• Le pari réussi de la Coop des Masques (ParisMatch 24/07/21-15h44)

    L'usine de la Coop des Masques en octobre 2020 et en avril 2021

    Près de Guingamp, une usine de masques chirurgicaux et FFP2 a ouvert, employant une vingtaine de salariés. Mois après mois, voici le récit de la naissance de cette société coopérative d’intérêt collectif.

    Par Anne-Sophie Lechevallier / Photos : Virginie Clavières

    En un coup d’œil, Aurore Ruellan repère une anomalie sur la soudure de l’élastique. Le masque chirurgical défectueux vient de sortir de la très longue machine installée à la Coop des Masques, dans l’ancienne usine d’Alcatel de la zone industrielle de Grâces, à la lisière de Guingamp dans les Côtes-d’Armor. La conductrice de ligne n’a perdu aucun de ses réflexes. Elle les a acquis pendant cinq ans à la chaîne d’une autre usine de masques, à 30 kilomètres de là, à Plaintel, jusqu’à ce que son nouveau propriétaire, Honeywell, se sépare des intérimaires. Enfin la salariée de 42 ans retrouve ce monde de l’industrie textile qu’elle affectionne, après une décennie marquée par une reconversion, puis par un accident qui l’a clouée trois longues années dans une chaise roulante et une formation aux métiers industriels et à la maintenance technique. Aurore Ruellan n’est pas la seule à juger que les conditions y sont meilleures qu’ailleurs. L’atmosphère n’est pas humide, il n’y a pas de saleté, l’ambiance est bonne. Quand elle a appris la création de la Coop des Masques, elle a informé son mari et ses filles de son désir de postuler. Et finalement, le lieu retenu n’est qu’à un quart d’heure de chez elle.

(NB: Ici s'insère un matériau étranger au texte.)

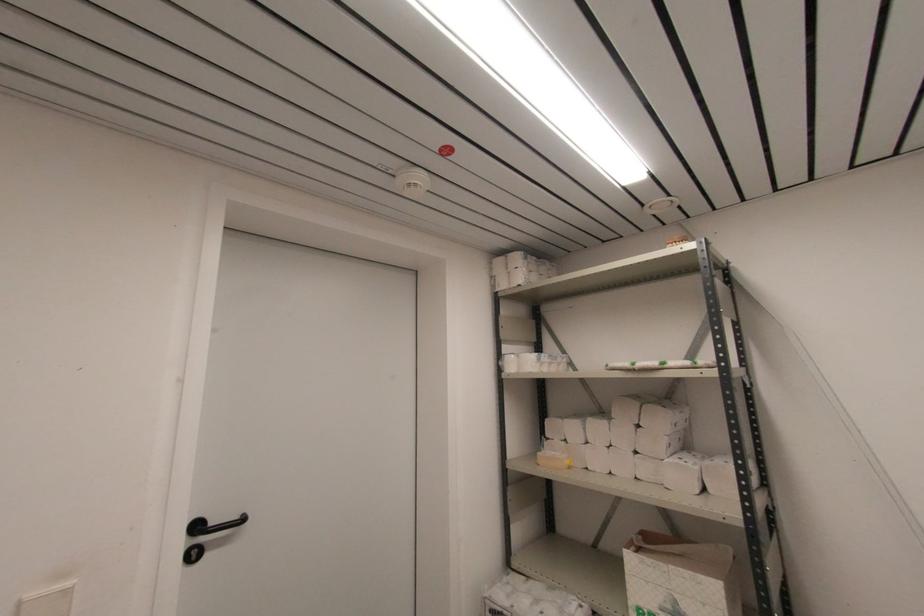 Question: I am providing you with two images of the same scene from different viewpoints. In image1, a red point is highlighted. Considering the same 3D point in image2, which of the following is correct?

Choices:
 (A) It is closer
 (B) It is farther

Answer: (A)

    À la chaîne, ses nouveaux collègues prêtent attention à chacune de ses remarques. Sa parole est d’or, elle est la seule des 24 salariés de l’entreprise, avec le directeur, Patrick Guilleminot, à connaître ce métier. Le jour de l’inauguration, le 22 janvier, ils sont encore en rodage. Après avoir passé leurs entretiens avec succès lors d’une campagne de recrutement organisée par Pôle emploi qui avait suscité 400 candidatures, ils commencent à peine à apprivoiser les machines arrivées de Saint-Étienne. Ils comptent le nombre de mots en langue des signes que leur a déjà appris l’un de leurs collègues sourd –30 % d’entre eux sont en situation de handicap. Tous expriment leur fierté de fabriquer ces équipements de protection qui ont tant fait défaut, de participer à la relocalisation d’une filière industrielle. Ils ont conscience de vivre les prémisses d’un projet et accueillent avec indulgence les aléas des débuts. Il faudra en effet plusieurs semaines pour obtenir les certifications, dompter les machines et tourner à pleine cadence.

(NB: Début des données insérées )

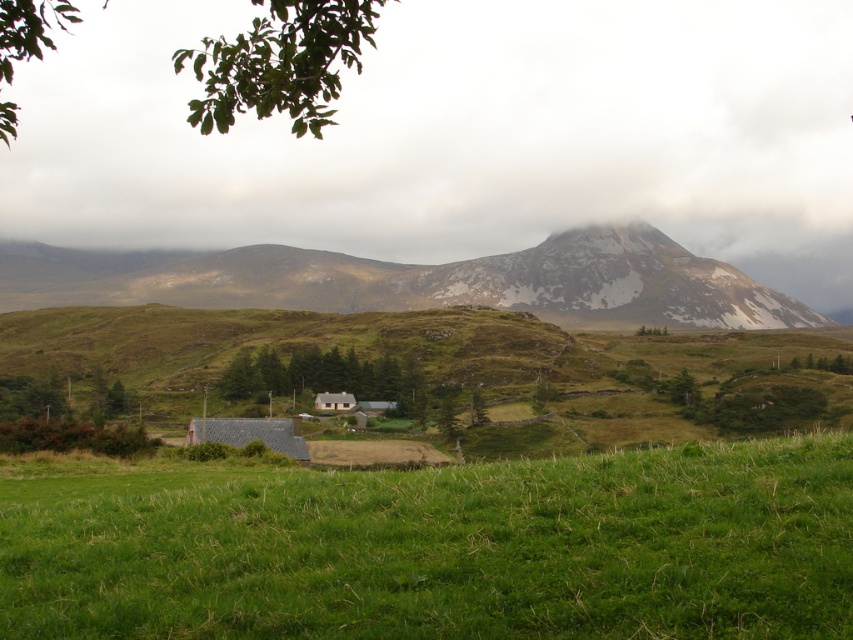 Can you confirm if green grassy field at center is positioned above wooden cabin at center?

Yes.

In the scene shown: Can you confirm if green grassy field at center is thinner than wooden cabin at center?

No.

Between point (722, 616) and point (329, 408), which one is positioned in front?

Positioned in front is point (722, 616).

The height and width of the screenshot is (640, 853). Find the location of `green grassy field at center`. green grassy field at center is located at coordinates (437, 547).

Between green grassy field at center and rugged stone mountain at upper center, which one is positioned higher?

rugged stone mountain at upper center is higher up.

The height and width of the screenshot is (640, 853). What do you see at coordinates (437, 547) in the screenshot? I see `green grassy field at center` at bounding box center [437, 547].

Who is more forward, (491, 490) or (572, 308)?

Point (491, 490) is more forward.

This screenshot has height=640, width=853. What are the coordinates of `green grassy field at center` in the screenshot? It's located at click(x=437, y=547).

Is rugged stone mountain at upper center smaller than wooden cabin at center?

Incorrect, rugged stone mountain at upper center is not smaller in size than wooden cabin at center.

Between point (236, 300) and point (322, 410), which one is positioned behind?

Positioned behind is point (236, 300).

Which is behind, point (630, 305) or point (317, 394)?

Positioned behind is point (630, 305).

The height and width of the screenshot is (640, 853). Identify the location of rugged stone mountain at upper center. (419, 282).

    La Coop des Masques à l'agence Pôle emploi de GuigampSeptembre 2020. A l’agence Pôle emploi de Guingamp, les entretiens s’enchaînent pour la direction de la Coop des Masques. Patrick Guilleminot (à g. en blanc) en est le directeur. Il s’entretient avec les agents de Pôle emploi. 

    Le matin du 22 janvier, élus de tous bords, militants syndicaux et associatifs, hauts fonctionnaires du territoire, salariés de Pôle emploi, regardent Loïg Chesnais-Girard, le président de la région Bretagne, couper le ruban blanc et bleu. Dans l’assistance emmitouflée (la livraison du chauffage d’appoint tarde), les deux hommes qui ont eu l’idée de cette usine, Serge Le Quéau et René Louail. Une idée un peu folle, à laquelle pas grand monde ne croyait lorsque le premier, figure locale du syndicat Solidaires, l’a formulée neuf mois plus tôt alors que la pénurie de masques sidérait le pays. Sur les tarmacs d’aéroports, les rares cartons venant d’Asie étaient réquisitionnés par l’armée quand ils ne faisaient pas l’objet de surenchères à coups de dollars entre les pays en manque.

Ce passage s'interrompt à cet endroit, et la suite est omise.